It's been one year since federal housing officials seized control of the Philadelphia Housing Authority, but both they and Mayor Nutter agree the agency is not ready to revert to local control.
Nutter is expected to sign an agreement this week to keep the agency in federal receivership for up to a year more, according to Sandra Henriquez, an assistant secretary of the U.S. Department of Housing and Urban Development.
Henriquez said in an interview that PHA's new executive director, Michael P. Kelly, had succeeded "in putting reforms in place to signal that this is a new day." But, she said, the agency needs more time to complete its recovery in the aftermath of the ouster of executive director Carl R. Greene.
A delay helps Nutter, meanwhile, who is pushing lawmakers in Harrisburg to change PHA's bylaws so the board is directly accountable to his office.
The PHA board fired Greene in September 2010 after learning that he had settled three sexual-harassment complaints without informing them and had a fourth pending. Settlements in the four cases totaled $1.1 million.
On March 4, HUD took over the housing authority after the resignation of its five-member board, which had been criticized for lax oversight of Greene.

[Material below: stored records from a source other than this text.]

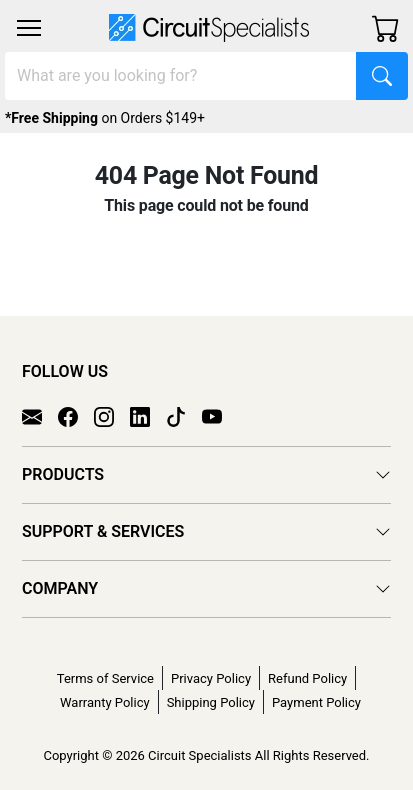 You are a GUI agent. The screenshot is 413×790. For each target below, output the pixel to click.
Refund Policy (307, 678)
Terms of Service (105, 678)
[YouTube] (220, 415)
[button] (29, 28)
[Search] (181, 76)
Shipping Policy (211, 702)
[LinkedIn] (148, 415)
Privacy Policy (211, 678)
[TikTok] (184, 415)
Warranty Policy (105, 702)
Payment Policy (316, 702)
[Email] (40, 415)
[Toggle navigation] (29, 28)
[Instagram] (112, 415)
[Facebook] (76, 415)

In the last year, Kelly has worked on a 12-point recovery plan. In a recent letter to Nutter and HUD acting deputy secretary Estelle Richman, Kelly said there had been "profound cultural and corporate improvements."
"It really does begin with things that can't be seen," Kelly said in an interview.

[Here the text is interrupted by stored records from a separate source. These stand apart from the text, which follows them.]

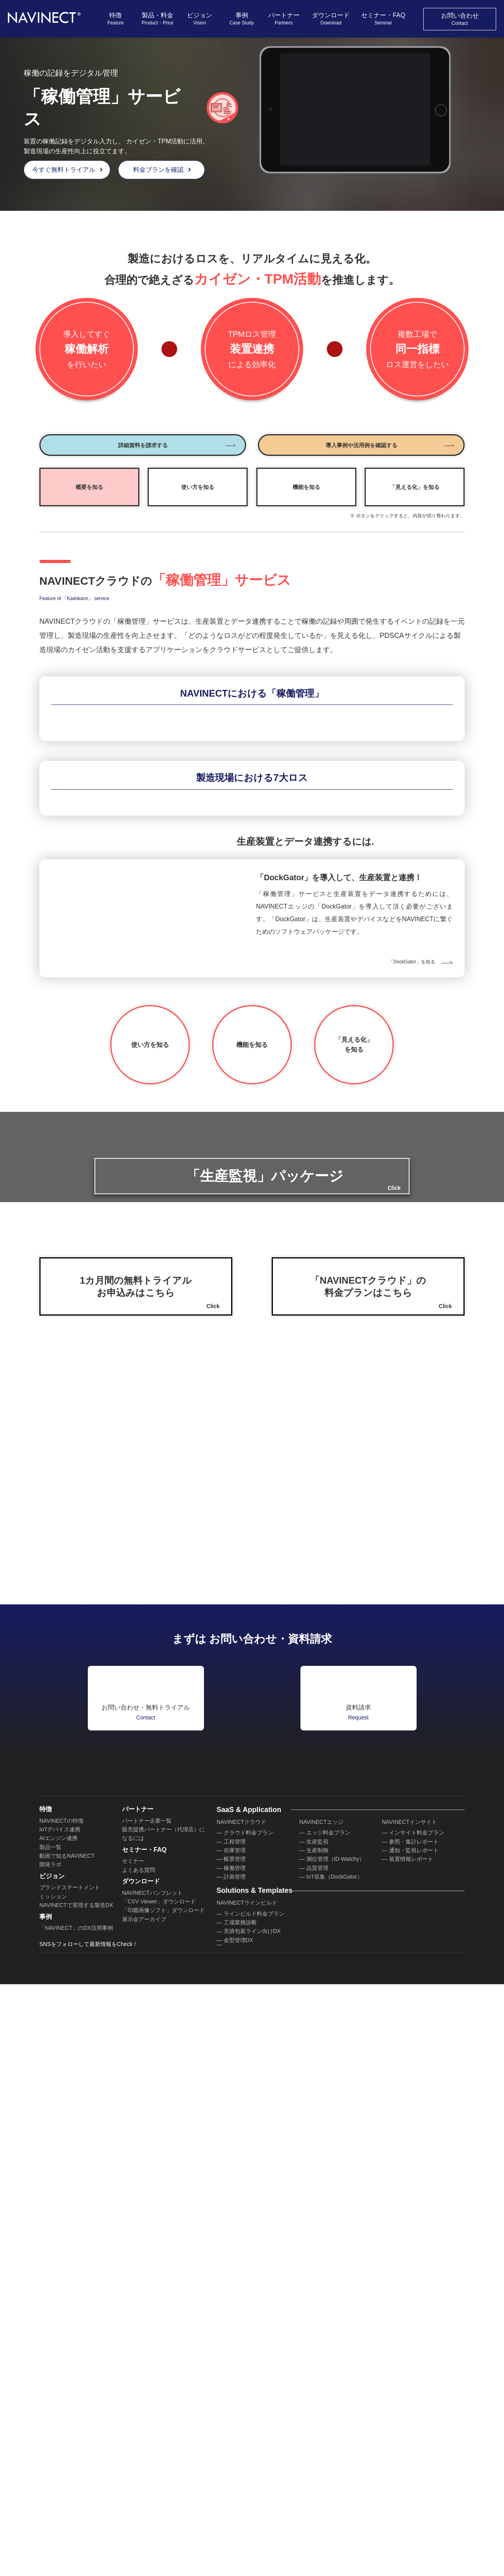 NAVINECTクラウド (241, 2363)
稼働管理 (235, 2409)
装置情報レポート (411, 2400)
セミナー (133, 2414)
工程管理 (235, 2382)
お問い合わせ (460, 19)
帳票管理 (235, 2400)
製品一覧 (50, 2388)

A veteran turnaround expert in public housing, Kelly has rebuilt PHA management, restoring a general counsel office and hiring new senior executives in finance, compliance, and resident relations.
He also has worked to make PHA operations more transparent, restore confidence among employees and tenants, and build bridges with other city officials.

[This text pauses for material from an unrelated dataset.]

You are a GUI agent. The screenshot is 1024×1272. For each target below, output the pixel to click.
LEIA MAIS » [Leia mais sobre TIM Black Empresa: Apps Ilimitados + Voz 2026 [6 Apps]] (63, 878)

"He's trying to get it together, but he hasn't had enough time," said Virginia Wilks, a tenant leader for the Richard Allen Homes.
Nutter spokesman Mark McDonald said the mayor was "very satisfied with the work that's been done thus far at PHA under the leadership of Michael Kelly."
Nutter agrees with HUD and Kelly that the "current arrangement should continue," McDonald said.
One reason: Nutter is trying to break an impasse in Harrisburg to restructure the board of PHA to make the agency more accountable to the mayor.
Two bills pending in the General Assembly would expand the size of PHA's board of commissioners and increase the mayor's influence.
PHA is the only housing authority in the state not controlled by a mayor's office, and it has the fewest number of directors.
Under current bylaws, the mayor picks two commissioners and the city controller selects two. Those four commissioners, in turn, elect a fifth member from the ranks of public housing tenants.
In a Senate bill Nutter supports, the mayor would appoint nine commissioners, with three of those selections subject to approval by City Council.
But a competing House bill introduced by State Rep. W. Curtis Thomas, a Philadelphia Democrat on the Urban Affairs Committee, would split the appointments, with the mayor selecting five commissioners; City Council two; and public housing residents two.
"The mayor believes that he needs to have total responsibility," Thomas said. "I believe in shared responsibility."
Thomas said he had requested a face-to-face meeting with Nutter and City Council President Darrell L. Clarke to resolve the matter before a full vote in the House.
State Rep. Michael O'Brien (D., Phila.) a member of the Urban Affairs Committee, said he favored the sharing of authority between the Mayor's Office and City Council.
He said putting sole power for appointing PHA's board in the hands of the mayor would be "a recipe for disaster."
"Michael Nutter is a lame duck," O'Brien said. "We have no idea who follows him, and absolute power corrupts absolutely. You can't write legislation for the moment. It has to stand the test of time."
In addition to the impasse in Harrisburg, another reason for extending HUD's control of PHA is the continuing federal investigations of the housing authority.
Among the key audits of PHA in the last year was the HUD inspector general's review of the agency's spending on outside legal firms. PHA is in the process of justifying the spending of $30.5 million in legal fees from April 2007 to August 2010.
The inspector general operates separately from HUD, which needs to finish its own forensic audit of PHA's operations before it considers returning the agency to local control, Henriquez said.
That audit, being conducted by the consulting firm KPMG, involves a thorough review of thousands of PHA documents. The process has been slowed by the competing demands for information and records, Henriquez said, and "making sure we're not stepping on other people's toes."
A federal grand jury has been requesting information from PHA, and the HUD inspector general's office also is conducting a separate criminal investigation.
After a long wait, PHA recently released significant amounts of new information to KPMG, including e-mail traffic from the Greene era, Henriquez said.
One area of documentation - legal bills - has been stalled by a federal court challenge brought by Greene, who has argued that the release would violate his attorney-client privilege. The matter is before the U.S. Court of Appeals for the Third Circuit, with a hearing scheduled for April 20.
"A number of documents are being held by the court. We will not interfere with any ongoing litigation," Henriquez said.